= EXCERPTED DATA =
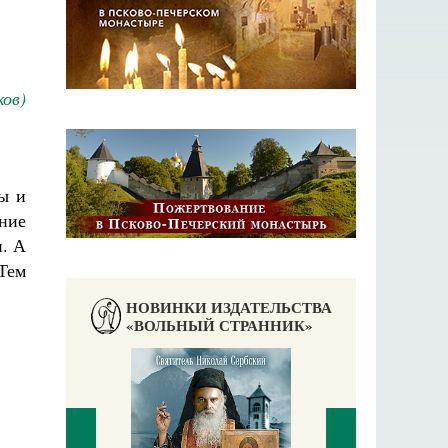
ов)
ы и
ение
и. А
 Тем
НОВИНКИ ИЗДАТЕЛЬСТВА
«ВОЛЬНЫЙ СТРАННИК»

...

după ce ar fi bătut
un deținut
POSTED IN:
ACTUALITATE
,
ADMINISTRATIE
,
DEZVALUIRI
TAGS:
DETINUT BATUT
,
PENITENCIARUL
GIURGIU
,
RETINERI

* * *

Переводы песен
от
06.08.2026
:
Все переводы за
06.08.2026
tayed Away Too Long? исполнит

= TASK STATEMENT =
There is a line with "Переводы песен" and a line with "tayed Away Too Long? исполнит" above. Copy exactly those two lines and all lines between them, with nothing else.

= RESULT FOR THIS TASK =
Переводы песен
от
06.08.2026
:
Все переводы за
06.08.2026
tayed Away Too Long? исполнит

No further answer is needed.